Border Patrol : Fewer Illegal Crossings

Border Patrol: Fewer Illegal Crossings

The CBS News, December 29, 2008

The U.S. Border patrol today reported a dramatic decrease in the number of people caught trying to cross the border from Mexico illegally. Back in 2000, 1.6 million arrests were made. This year, the number is down to 705,000, the lowest level since the mid 1970s. The government is crediting toughter immigration enforcement, but others say it's the economy. CBS News correspondent Bill Whitaker reports.

The Border Patrol says it's now catching about 2,000 illegal border crossers every day, down from more than 4,000 a day eight years ago, reports CBS News correspondent Bill Whitaker. The government says that's a barometer indicating that fewer people are trying to sneak across the border.

'We've seen a collapse in the number of people who come across the border illegally,' says Homeland Security Secretary Michael Chertoff.

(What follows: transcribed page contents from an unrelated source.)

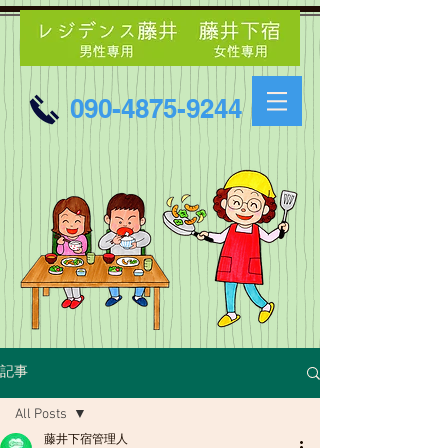
090-4875-9244
記事
All Posts
藤井下宿管理人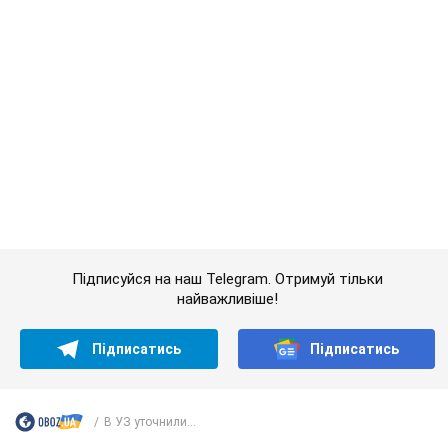
Підписуйся на наш Telegram. Отримуй тільки
найважливіше!
Підписатись
Підписатись
В УЗ уточнили...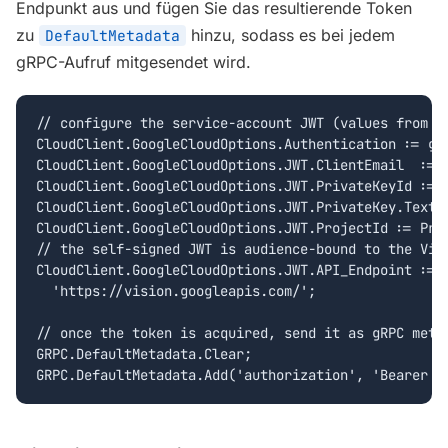
Endpunkt aus und fügen Sie das resultierende Token
zu
hinzu, sodass es bei jedem
DefaultMetadata
gRPC-Aufruf mitgesendet wird.
// configure the service-account JWT (values from th
CloudClient.GoogleCloudOptions.Authentication := gca
CloudClient.GoogleCloudOptions.JWT.ClientEmail  := C
CloudClient.GoogleCloudOptions.JWT.PrivateKeyId := P
CloudClient.GoogleCloudOptions.JWT.PrivateKey.Text :
CloudClient.GoogleCloudOptions.JWT.ProjectId := Proj
// the self-signed JWT is audience-bound to the Visi
CloudClient.GoogleCloudOptions.JWT.API_Endpoint :=

  'https://vision.googleapis.com/';

// once the token is acquired, send it as gRPC metad
GRPC.DefaultMetadata.Clear;

GRPC.DefaultMetadata.Add('authorization', 'Bearer '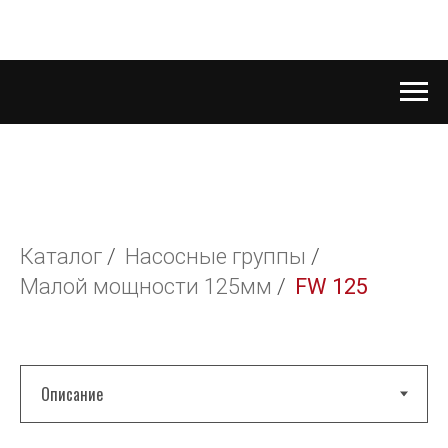
Каталог
/
Насосные группы
/
Малой мощности 125мм
/
FW 125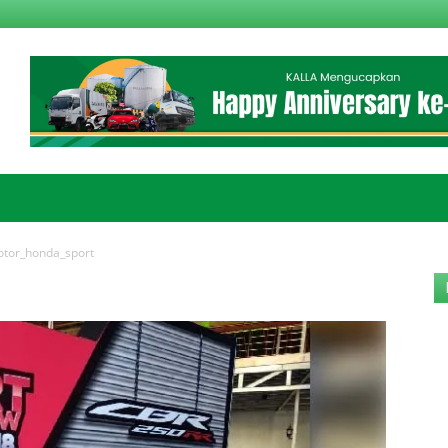
tor_honda_sport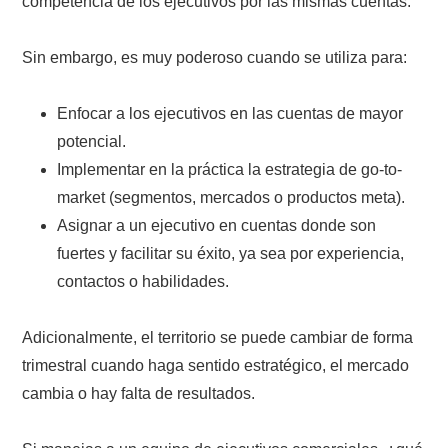
competencia de los ejecutivos por las mismas cuentas.
Sin embargo, es muy poderoso cuando se utiliza para:
Enfocar a los ejecutivos en las cuentas de mayor
potencial.
Implementar en la práctica la estrategia de go-to-
market (segmentos, mercados o productos meta).
Asignar a un ejecutivo en cuentas donde son
fuertes y facilitar su éxito, ya sea por experiencia,
contactos o habilidades.
Adicionalmente, el territorio se puede cambiar de forma
trimestral cuando haga sentido estratégico, el mercado
cambia o hay falta de resultados.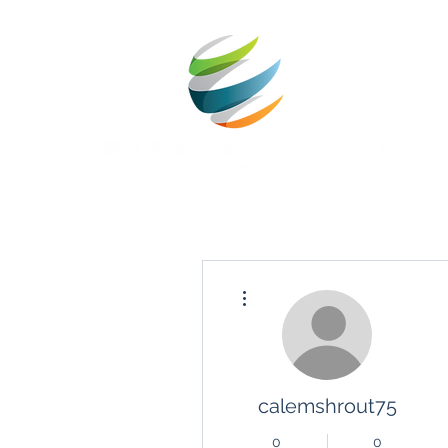
Más acciones
calemshrout75
0
0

Border Patrol attributes the sharp decline in the number of nabbed border jumpers to several factors:

* The border fence: About 550 miles have now been completed.

* More Border Patrol agents: 6,000 new agents have been assigned since 2006.

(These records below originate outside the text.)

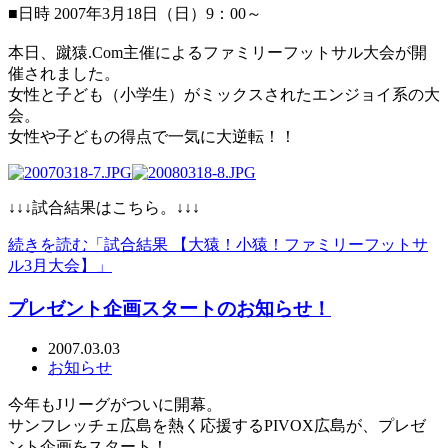
■日時 2007年3月18日（日）9：00～
本日、蹴猿.Com主催によるファミリーフットサル大会が開
催されました。
女性と子ども（小学生）がミックスされたエンジョイ系の大
会。
女性や子どもの得点で一気に大逆転！！
↓↓↓試合結果はこちら。↓↓↓
続きを読む「試合結果 【大猿！小猿！ファミリーフットサ
ル3月大会】」
プレゼント企画スタートのお知らせ！
2007.03.03
お知らせ
今年もJリーグがついに開幕。
サンフレッチェ広島を熱く応援するPIVOX広島が、プレゼ
ント企画をスタート！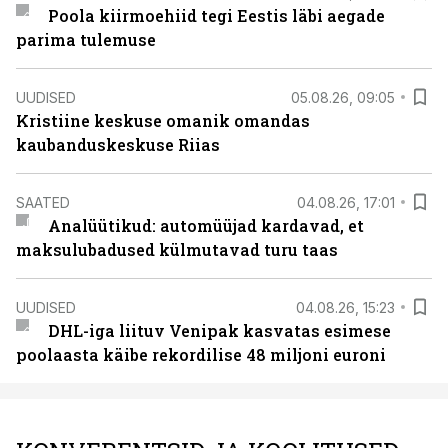
Poola kiirmoehiid tegi Eestis läbi aegade
parima tulemuse
UUDISED
05.08.26, 09:05
Kristiine keskuse omanik omandas
kaubanduskeskuse Riias
SAATED
04.08.26, 17:01
Analüütikud: automüüjad kardavad, et
maksulubadused külmutavad turu taas
UUDISED
04.08.26, 15:23
DHL-iga liituv Venipak kasvatas esimese
poolaasta käibe rekordilise 48 miljoni euroni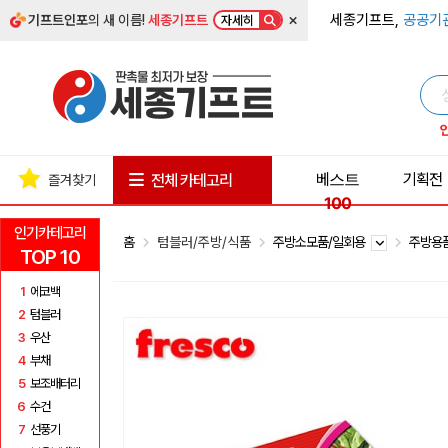
×
세종기프트,
공공기
기프트인포
의 새 이름!
세종기프트
자세히
베스트
기획전
전체 카테고리
즐겨찾기
100
인기카테고리
홈
텀블러/주방/식품
주방소모품/일회용
주방용
TOP 10
1
에코백
2
텀블러
3
우산
4
부채
5
보조배터리
6
수건
7
선풍기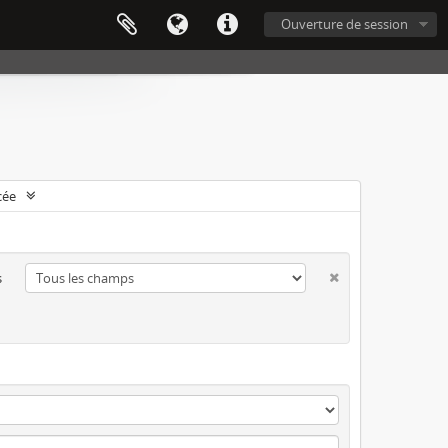
Ouverture de session
cée
s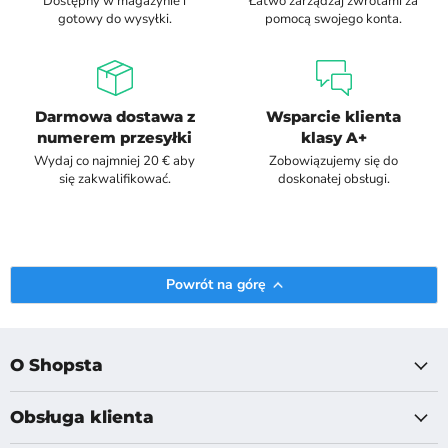
Dostępny w magazynie i
Łatwo zarządzaj zwrotami za
gotowy do wysyłki.
pomocą swojego konta.
Darmowa dostawa z
Wsparcie klienta
numerem przesyłki
klasy A+
Wydaj co najmniej 20 € aby
Zobowiązujemy się do
się zakwalifikować.
doskonałej obsługi.
Powrót na górę
O Shopsta
Obsługa klienta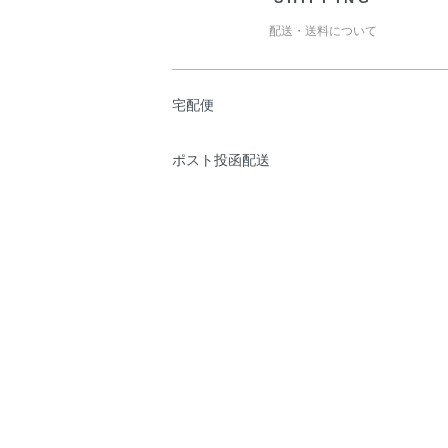
配送・送料について
宅配便
ポスト投函配送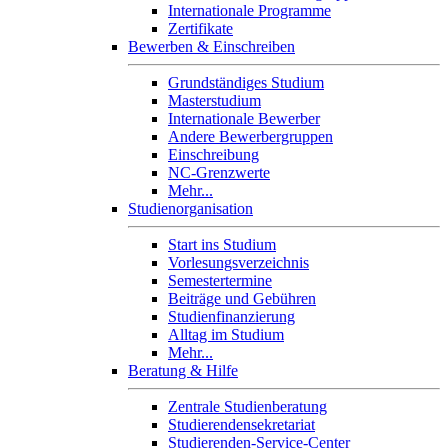
Internationale Programme
Zertifikate
Bewerben & Einschreiben
Grundständiges Studium
Masterstudium
Internationale Bewerber
Andere Bewerbergruppen
Einschreibung
NC-Grenzwerte
Mehr...
Studienorganisation
Start ins Studium
Vorlesungsverzeichnis
Semestertermine
Beiträge und Gebühren
Studienfinanzierung
Alltag im Studium
Mehr...
Beratung & Hilfe
Zentrale Studienberatung
Studierendensekretariat
Studierenden-Service-Center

* Tougher workplace Enforcement: In 2002, just 485 undocumented workers were arrested on the job. A nationwide crackdown this year nabbed 5,184 immigrants working in the U.S. illegally.

'We've actually seen record low levels we haven't realized in over 30 years and we think that's been achieved through the combination of tactical, the increase of border patrol agents, as well as the technology we've employed along the border with Mexico,' says Jay Ahern of Immigration and Customs Enforcement.

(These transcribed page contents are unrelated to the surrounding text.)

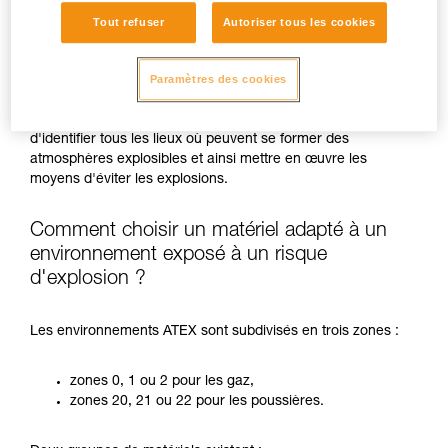
Tout refuser
Autoriser tous les cookies
La réglementation ATEX est une directive européenne qui
demande à tous les responsables d'établissements de
Paramètres des cookies
maîtriser les risques relatifs à l'explosion de certaines
atmosphères. Pour cela, une évaluation du risque
d'explosion dans l'entreprise est nécessaire pour permettre
d'identifier tous les lieux où peuvent se former des
atmosphères explosibles et ainsi mettre en œuvre les
moyens d'éviter les explosions.
Comment choisir un matériel adapté à un
environnement exposé à un risque
d'explosion ?
Les environnements ATEX sont subdivisés en trois zones :
zones 0, 1 ou 2 pour les gaz,
zones 20, 21 ou 22 pour les poussières.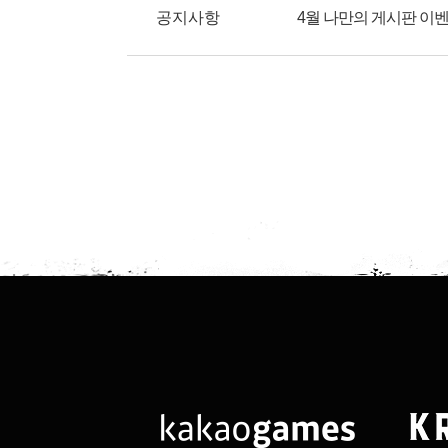
공지사항
4월 나만의 게시판 이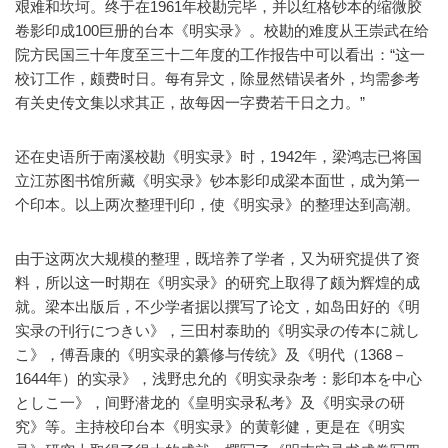
艰难和坎坷。终于在1961年校勘完毕，并以红格钞本的缩微胶
卷影印成100巨册的台本《明实录》。校勘的难度从王崇武在给
院方民国三十年度至三十二年度的工作报告中可以看出：“这一
校订工作，颇费时日。每有异文，除显然错误者外，均需参考
有关史传文集以求其正，故每因一字费若干日之力。”
还在史语所于南溪校勘《明实录》时，1942年，梁鸿志已将国
立江苏图书馆所藏《明实录》钞本影印成梁本面世，成为第一
个印本。以上两次整理刊印，使《明实录》的整理达到高潮。
由于这两次大规模的整理，既培养了学者，又为研究提供了资
料，所以这一时期在《明实录》的研究上取得了颇为辉煌的成
就。梁本出版后，不少学者据以撰写了论文，如岛田好的《明
实录の刊行につきい》，三田村泰助的《明实录の传本に就し
こ》，傅吾康的《明实录的纂修与传统》及《明代（1368－
1644年）的实录》，浅野忠允的《明实录杂考：影印本を中心
としこ一》，间野潜龙的《皇明实录私考》及《明实录の研
究》等。主持校印台本《明实录》的黄彰健，更是在《明实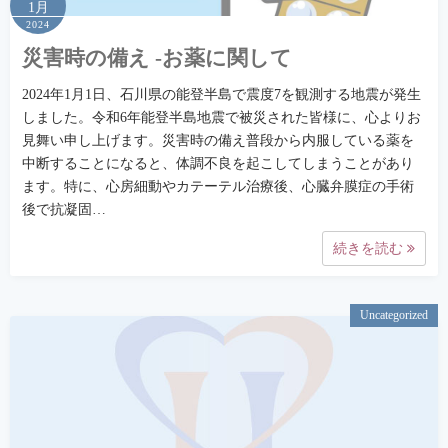
1月
2024
災害時の備え -お薬に関して
2024年1月1日、石川県の能登半島で震度7を観測する地震が発生
しました。令和6年能登半島地震で被災された皆様に、心よりお
見舞い申し上げます。災害時の備え普段から内服している薬を
中断することになると、体調不良を起こしてしまうことがあり
ます。特に、心房細動やカテーテル治療後、心臓弁膜症の手術
後で抗凝固…
続きを読む
Uncategorized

Border observers say beefed up security is a factor, but the number one reason fewer immigrants are sneaking across the border is the sharply weaker U.S. economy, Whitaker reports. It's no longer worth the $3,000 and more they pay to get smuggled into the country.

'Most of the people coming over the border illegally are looking for jobs and there aren't any,' says Roberto Suro at the University of Southern California.

'Home construction was a huge magnet for several years and that has dried up. The hospitality industry is not hiring and food processing is in decline.'

Many border observers predict the numbers will follow past trends, meaning that when the economy improves, they expect the number of illegal crossings to rise again.